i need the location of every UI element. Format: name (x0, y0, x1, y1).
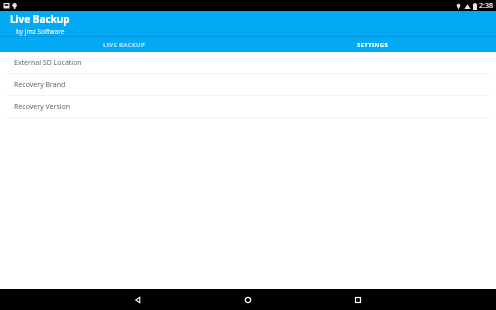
staticText: by Jmz Software (16, 27, 65, 36)
button[interactable]: Home (238, 290, 258, 310)
button[interactable]: Recovery Version (0, 96, 496, 117)
button[interactable]: External SD Location (0, 52, 496, 73)
staticText: External SD Location (14, 58, 82, 68)
button[interactable]: Recovery Brand (0, 74, 496, 95)
staticText: LIVE BACKUP (103, 41, 145, 49)
staticText: Recovery Version (14, 102, 71, 112)
button[interactable]: Back (128, 290, 148, 310)
staticText: Live Backup (10, 12, 70, 26)
button[interactable]: SETTINGS (248, 37, 496, 52)
staticText: Recovery Brand (14, 80, 66, 90)
button[interactable]: Recent apps (348, 290, 368, 310)
button[interactable]: LIVE BACKUP (0, 37, 248, 52)
staticText: 2:38 (479, 1, 493, 11)
staticText: SETTINGS (357, 41, 388, 49)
|---|
• INSTRUCTIONS FOR THE TASK
Report how many lines in the listing above have the string "External" in them; write the number only.

• WRITTEN REPLY
2